PROMPT — A single number is required: the count of lines in the records below that contain the word "азиатская".

START SOURCE INFORMATION

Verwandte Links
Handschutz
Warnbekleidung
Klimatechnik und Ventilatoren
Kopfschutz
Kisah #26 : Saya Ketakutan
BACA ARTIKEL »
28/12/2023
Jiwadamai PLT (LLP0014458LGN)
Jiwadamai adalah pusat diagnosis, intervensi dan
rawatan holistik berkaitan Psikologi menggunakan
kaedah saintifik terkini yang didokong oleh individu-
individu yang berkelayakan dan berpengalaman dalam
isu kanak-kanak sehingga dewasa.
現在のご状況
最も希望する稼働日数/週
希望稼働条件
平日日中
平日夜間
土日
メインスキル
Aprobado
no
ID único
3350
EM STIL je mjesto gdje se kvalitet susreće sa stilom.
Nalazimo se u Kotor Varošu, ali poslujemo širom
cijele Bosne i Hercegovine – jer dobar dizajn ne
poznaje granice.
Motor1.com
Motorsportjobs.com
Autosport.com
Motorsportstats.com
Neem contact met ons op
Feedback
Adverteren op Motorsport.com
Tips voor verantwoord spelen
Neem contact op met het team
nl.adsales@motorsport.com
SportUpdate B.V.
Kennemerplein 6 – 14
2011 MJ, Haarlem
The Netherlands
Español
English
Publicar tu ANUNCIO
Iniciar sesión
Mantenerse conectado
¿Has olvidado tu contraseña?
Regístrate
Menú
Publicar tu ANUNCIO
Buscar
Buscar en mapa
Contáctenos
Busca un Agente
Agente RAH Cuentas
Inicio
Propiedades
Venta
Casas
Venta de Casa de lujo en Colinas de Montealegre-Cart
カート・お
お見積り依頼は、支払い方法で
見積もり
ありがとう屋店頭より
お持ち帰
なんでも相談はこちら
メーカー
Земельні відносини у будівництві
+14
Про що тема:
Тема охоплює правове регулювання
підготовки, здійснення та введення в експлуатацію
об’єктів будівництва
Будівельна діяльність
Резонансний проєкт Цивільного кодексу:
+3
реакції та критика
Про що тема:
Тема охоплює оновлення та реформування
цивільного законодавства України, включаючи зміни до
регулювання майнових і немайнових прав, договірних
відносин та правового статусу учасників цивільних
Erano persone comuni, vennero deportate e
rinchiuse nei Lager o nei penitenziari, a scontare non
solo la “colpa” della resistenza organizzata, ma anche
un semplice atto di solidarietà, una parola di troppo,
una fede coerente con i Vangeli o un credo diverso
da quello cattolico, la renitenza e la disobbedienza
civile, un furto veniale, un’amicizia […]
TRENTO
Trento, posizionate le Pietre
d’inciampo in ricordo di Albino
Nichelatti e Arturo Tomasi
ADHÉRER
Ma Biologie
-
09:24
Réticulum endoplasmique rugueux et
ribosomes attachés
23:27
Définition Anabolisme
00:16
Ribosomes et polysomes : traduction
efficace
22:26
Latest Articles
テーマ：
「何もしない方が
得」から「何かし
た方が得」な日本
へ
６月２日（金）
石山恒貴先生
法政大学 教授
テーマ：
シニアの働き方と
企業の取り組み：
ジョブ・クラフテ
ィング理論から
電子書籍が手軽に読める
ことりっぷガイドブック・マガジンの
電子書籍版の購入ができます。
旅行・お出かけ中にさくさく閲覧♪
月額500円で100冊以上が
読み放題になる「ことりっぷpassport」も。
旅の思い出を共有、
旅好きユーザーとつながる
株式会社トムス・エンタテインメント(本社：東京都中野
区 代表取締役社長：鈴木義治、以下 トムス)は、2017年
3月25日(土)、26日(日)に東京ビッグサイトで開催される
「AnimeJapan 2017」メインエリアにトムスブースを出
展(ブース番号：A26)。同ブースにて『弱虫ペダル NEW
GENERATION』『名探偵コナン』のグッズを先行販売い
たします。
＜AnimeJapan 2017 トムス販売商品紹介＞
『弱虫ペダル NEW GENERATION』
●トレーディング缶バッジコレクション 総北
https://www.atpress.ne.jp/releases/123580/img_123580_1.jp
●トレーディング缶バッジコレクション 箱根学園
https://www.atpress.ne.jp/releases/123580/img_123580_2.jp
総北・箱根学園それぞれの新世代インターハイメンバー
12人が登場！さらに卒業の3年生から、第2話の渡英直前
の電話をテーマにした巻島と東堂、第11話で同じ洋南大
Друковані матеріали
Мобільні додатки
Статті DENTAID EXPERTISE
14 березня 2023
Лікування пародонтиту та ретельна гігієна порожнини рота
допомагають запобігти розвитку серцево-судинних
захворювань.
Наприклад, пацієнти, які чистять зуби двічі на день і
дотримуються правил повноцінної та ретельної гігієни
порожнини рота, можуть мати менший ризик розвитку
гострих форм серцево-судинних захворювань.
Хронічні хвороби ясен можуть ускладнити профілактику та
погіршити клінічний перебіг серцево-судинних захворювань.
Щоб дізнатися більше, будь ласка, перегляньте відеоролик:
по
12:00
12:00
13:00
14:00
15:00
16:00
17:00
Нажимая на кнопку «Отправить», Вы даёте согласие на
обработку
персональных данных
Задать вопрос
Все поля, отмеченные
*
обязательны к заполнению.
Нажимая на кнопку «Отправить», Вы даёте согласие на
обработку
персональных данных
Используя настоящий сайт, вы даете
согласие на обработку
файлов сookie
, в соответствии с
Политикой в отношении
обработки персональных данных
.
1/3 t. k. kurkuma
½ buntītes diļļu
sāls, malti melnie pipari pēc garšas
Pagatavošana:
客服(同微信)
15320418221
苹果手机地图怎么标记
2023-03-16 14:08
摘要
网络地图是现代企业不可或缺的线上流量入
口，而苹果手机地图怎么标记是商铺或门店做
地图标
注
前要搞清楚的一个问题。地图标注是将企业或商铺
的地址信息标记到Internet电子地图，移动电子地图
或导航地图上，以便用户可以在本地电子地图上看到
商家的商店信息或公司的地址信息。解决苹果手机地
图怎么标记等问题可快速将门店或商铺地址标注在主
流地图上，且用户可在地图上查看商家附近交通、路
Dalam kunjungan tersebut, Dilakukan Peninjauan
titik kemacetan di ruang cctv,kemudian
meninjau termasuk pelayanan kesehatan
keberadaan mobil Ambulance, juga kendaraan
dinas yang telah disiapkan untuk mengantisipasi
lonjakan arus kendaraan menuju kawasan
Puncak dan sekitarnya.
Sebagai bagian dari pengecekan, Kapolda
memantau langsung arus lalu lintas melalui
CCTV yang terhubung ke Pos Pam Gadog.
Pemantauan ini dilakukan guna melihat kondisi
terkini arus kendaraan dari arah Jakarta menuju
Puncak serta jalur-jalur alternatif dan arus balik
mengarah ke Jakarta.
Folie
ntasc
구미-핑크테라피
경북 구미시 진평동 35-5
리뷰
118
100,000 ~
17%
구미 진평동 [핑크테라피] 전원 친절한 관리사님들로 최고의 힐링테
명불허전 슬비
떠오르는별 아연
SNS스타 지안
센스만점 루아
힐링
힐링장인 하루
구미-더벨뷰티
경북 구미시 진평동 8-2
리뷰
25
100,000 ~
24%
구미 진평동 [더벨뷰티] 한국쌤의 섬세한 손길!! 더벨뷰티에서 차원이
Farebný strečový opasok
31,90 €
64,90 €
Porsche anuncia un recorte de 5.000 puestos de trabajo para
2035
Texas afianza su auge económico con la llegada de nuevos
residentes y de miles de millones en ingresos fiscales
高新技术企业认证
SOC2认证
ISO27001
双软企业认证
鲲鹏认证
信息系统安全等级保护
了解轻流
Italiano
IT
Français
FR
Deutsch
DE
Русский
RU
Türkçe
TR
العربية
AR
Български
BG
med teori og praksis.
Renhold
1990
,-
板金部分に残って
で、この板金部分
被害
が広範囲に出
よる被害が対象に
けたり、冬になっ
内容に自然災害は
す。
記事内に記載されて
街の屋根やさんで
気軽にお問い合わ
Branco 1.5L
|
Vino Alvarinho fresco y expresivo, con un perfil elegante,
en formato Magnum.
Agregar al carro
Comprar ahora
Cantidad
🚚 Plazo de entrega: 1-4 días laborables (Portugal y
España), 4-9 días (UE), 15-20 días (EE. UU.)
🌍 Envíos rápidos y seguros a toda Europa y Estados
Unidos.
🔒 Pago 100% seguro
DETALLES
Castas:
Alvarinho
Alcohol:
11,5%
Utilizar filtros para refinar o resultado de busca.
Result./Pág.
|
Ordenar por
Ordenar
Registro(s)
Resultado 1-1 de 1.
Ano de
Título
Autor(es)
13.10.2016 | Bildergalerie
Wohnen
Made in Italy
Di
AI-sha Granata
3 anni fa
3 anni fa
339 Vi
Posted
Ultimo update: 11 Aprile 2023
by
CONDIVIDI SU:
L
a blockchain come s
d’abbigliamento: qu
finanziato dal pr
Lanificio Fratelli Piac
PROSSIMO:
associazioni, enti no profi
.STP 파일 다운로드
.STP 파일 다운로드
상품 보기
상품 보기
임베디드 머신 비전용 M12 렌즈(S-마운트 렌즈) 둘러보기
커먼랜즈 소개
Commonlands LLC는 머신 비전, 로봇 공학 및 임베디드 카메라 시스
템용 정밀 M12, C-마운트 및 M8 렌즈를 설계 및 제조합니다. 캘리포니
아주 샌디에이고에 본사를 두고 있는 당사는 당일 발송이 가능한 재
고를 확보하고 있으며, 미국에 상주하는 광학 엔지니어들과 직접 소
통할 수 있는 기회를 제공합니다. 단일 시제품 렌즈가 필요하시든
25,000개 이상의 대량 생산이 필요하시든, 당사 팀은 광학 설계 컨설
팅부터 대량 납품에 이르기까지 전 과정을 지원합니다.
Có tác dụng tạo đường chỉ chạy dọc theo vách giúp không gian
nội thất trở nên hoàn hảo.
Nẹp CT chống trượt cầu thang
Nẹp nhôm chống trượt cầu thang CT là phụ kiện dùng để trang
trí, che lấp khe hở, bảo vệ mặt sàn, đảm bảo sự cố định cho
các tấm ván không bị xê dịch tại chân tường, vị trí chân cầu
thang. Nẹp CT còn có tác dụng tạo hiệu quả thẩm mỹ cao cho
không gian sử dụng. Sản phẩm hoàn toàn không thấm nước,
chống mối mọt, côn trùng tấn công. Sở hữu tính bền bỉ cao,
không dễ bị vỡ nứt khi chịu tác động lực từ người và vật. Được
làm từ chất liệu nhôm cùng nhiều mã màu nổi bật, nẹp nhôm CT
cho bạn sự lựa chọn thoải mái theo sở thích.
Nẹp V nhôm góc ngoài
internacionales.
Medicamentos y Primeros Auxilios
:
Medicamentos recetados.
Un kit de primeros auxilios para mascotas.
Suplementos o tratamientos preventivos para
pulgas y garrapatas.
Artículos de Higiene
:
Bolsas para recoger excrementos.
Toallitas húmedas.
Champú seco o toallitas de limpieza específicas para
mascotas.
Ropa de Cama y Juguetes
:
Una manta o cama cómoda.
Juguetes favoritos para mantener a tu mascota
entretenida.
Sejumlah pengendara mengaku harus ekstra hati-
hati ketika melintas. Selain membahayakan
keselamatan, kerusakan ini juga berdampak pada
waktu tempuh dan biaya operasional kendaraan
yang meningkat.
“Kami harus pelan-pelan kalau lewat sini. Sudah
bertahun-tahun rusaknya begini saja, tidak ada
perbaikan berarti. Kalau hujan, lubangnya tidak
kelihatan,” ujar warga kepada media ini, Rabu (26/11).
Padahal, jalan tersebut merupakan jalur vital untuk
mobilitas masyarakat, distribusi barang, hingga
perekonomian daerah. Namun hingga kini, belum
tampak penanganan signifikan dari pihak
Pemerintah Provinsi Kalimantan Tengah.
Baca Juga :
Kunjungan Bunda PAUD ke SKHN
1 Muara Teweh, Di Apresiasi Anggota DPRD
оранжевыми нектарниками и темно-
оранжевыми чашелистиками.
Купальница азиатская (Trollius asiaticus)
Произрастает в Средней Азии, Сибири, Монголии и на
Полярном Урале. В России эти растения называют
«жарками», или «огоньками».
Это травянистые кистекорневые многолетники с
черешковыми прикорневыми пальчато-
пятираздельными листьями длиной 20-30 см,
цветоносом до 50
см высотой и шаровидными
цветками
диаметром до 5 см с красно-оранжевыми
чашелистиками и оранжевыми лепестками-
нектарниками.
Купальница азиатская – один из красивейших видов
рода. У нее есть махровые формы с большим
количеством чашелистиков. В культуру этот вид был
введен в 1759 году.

END SOURCE INFORMATION

WRITTEN ANSWER — 2